By ACSH Staff — Feb 03, 2011
The question of whether the federal government has its priorities straight arises again with news first reported in The New England Journal of Medicine. A new macrolide antibiotic called fidaxomicin has been found to be more effective in treating the common but deadly bacterial infection known as C. difficile than the standard antibiotic currently in use, oral vancomycin.

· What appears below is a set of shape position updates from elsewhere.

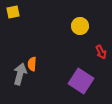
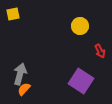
yellow square: moved 2 px down
red arrow: moved 1 px left, 1 px up
orange semicircle: moved 8 px left, 25 px down; rotated 40 degrees clockwise
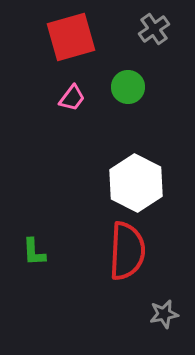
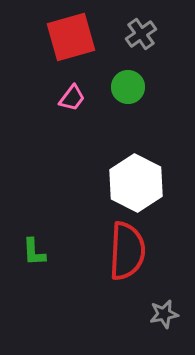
gray cross: moved 13 px left, 5 px down
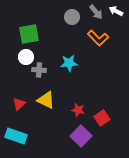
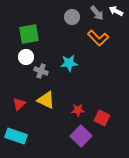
gray arrow: moved 1 px right, 1 px down
gray cross: moved 2 px right, 1 px down; rotated 16 degrees clockwise
red star: rotated 16 degrees counterclockwise
red square: rotated 28 degrees counterclockwise
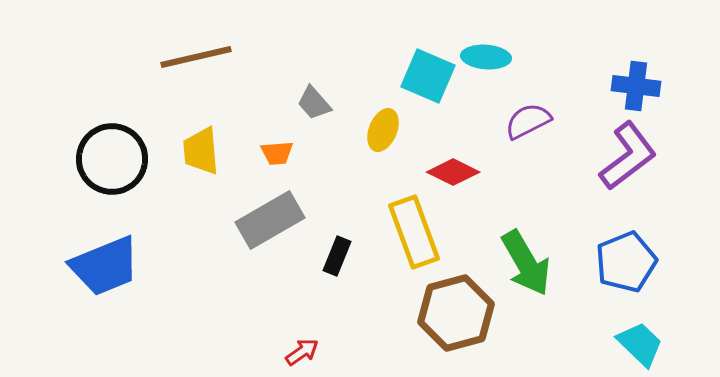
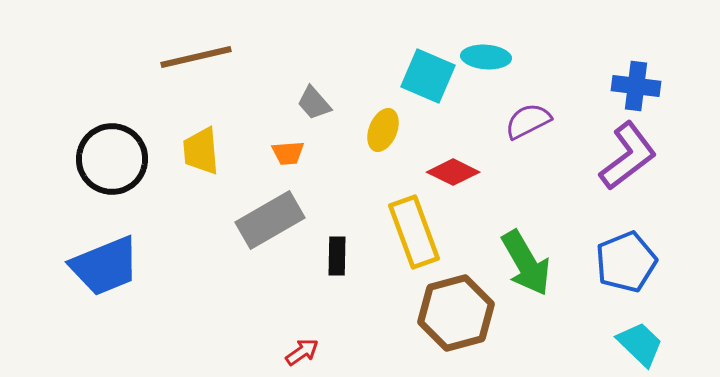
orange trapezoid: moved 11 px right
black rectangle: rotated 21 degrees counterclockwise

The question of whether the federal government has its priorities straight arises again with news first reported in The New England Journal of Medicine. A new macrolide antibiotic called fidaxomicin has been found to be more effective in treating the common but deadly bacterial infection known as C. difficile than the standard antibiotic currently in use, oral vancomycin. Although fidaxomicin was found to be significantly better, it still must wait six months or more for further FDA analysis before it gains approval for general use. Roughly three million patients per year suffer C. difficile infections in U.S. hospitals.

The research on the drug was done in a controlled study comparing the two medications among 629 patients at Jewish General Hospital in Montreal. The two groups of patients showed similar rates of initial recovery with 88 percent recovering from the infection with fidaxomicin and 86 percent recovering with vancomycin. However, the rate of recurrence was only 15 percent with the new drug as against 25 percent with the standard medication. Granted these results, ACSH's Dr. Gilbert Ross wonders, “Why does it take so long for the FDA to act? The study seems clear-cut. How many will die because of its inaction in the period before it’s approved?”